[What the exercise asks]
If a line holds the word "срок", copy it from the entries.

(Data to process)

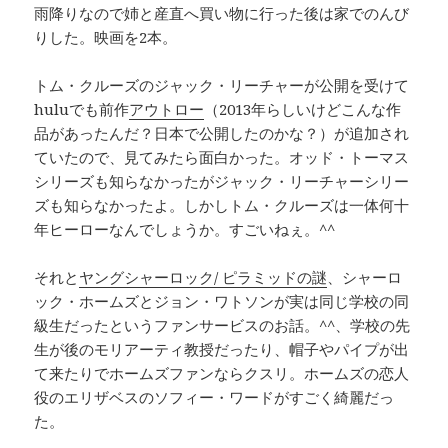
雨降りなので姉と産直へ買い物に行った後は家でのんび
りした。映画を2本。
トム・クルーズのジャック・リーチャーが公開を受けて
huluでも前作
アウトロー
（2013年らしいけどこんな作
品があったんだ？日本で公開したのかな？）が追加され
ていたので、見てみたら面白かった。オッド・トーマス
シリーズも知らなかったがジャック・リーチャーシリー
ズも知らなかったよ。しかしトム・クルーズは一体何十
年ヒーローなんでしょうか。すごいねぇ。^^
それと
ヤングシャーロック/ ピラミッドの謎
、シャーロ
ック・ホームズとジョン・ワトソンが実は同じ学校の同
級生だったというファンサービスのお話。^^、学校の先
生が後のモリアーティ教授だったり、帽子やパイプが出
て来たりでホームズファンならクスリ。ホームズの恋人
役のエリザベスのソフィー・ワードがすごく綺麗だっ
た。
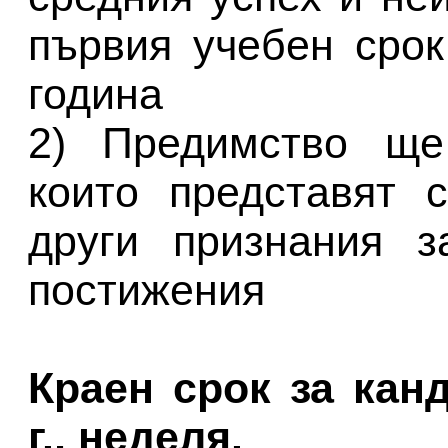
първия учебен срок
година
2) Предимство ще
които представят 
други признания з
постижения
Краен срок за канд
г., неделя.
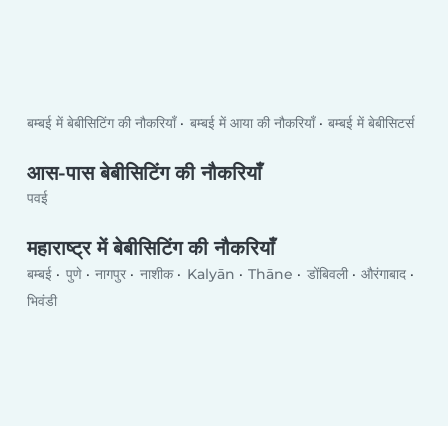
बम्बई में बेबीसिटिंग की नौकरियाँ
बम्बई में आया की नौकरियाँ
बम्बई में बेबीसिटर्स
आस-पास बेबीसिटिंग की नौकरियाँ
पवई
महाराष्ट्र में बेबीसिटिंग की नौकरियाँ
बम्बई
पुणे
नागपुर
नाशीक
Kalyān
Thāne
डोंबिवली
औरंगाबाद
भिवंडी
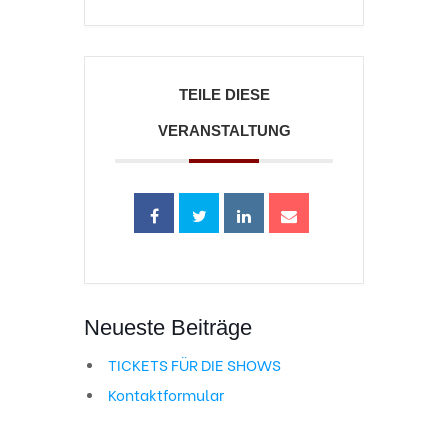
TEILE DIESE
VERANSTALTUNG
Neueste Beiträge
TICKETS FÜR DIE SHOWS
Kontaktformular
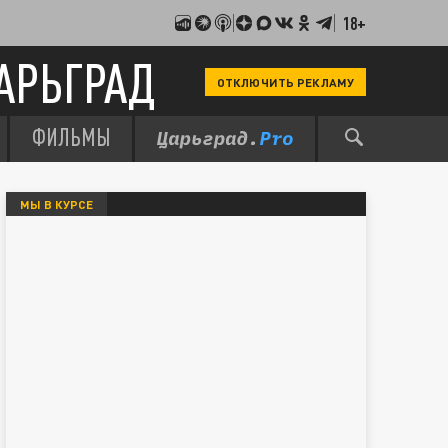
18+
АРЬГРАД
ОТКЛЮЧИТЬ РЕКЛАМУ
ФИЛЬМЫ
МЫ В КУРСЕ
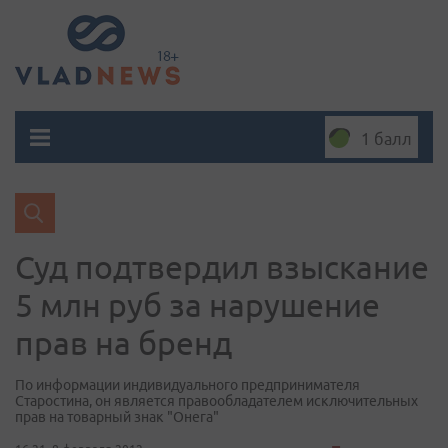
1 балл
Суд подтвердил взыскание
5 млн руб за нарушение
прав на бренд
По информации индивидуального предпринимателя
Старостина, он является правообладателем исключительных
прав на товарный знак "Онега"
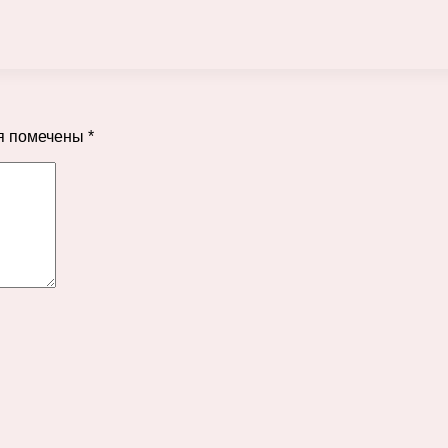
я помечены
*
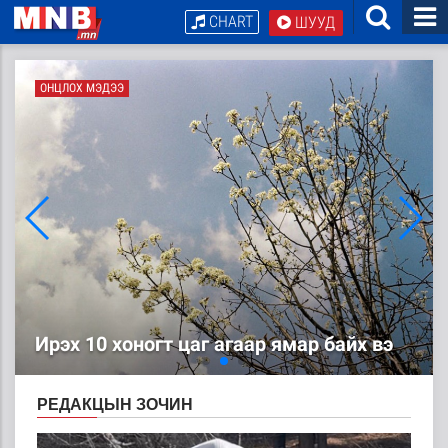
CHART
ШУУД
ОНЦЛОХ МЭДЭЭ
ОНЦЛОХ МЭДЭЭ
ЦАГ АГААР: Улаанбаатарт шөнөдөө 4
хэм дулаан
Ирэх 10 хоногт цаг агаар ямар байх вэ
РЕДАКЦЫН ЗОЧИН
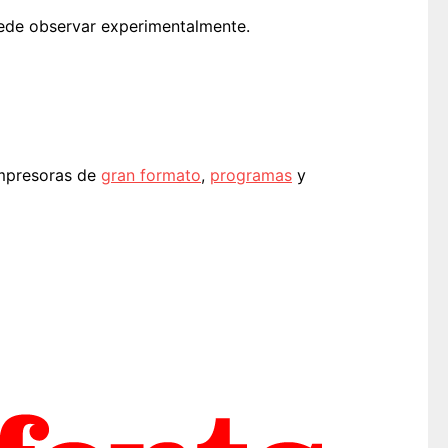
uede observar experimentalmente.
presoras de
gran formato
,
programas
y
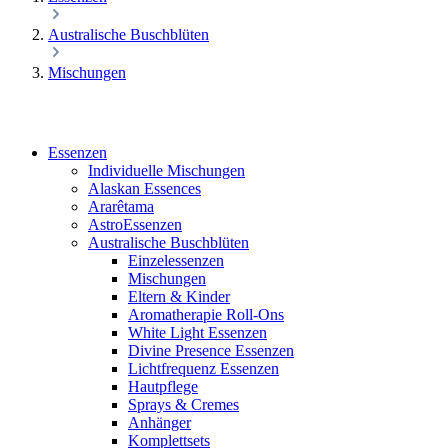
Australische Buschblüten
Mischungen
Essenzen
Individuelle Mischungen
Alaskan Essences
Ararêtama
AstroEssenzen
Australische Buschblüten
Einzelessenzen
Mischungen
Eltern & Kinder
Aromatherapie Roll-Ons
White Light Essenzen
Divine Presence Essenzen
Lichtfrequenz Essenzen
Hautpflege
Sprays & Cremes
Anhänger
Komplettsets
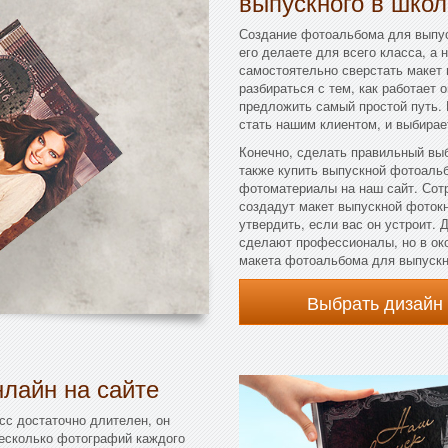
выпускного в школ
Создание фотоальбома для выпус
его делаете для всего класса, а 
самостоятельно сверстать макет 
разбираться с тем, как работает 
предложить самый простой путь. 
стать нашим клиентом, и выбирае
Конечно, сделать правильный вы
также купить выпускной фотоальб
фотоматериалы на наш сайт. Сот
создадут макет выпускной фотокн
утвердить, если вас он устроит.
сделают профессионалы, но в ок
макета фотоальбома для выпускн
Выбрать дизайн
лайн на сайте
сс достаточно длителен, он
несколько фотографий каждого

(End Data to process)

[Final answer]
първия учебен срок
Краен срок за канд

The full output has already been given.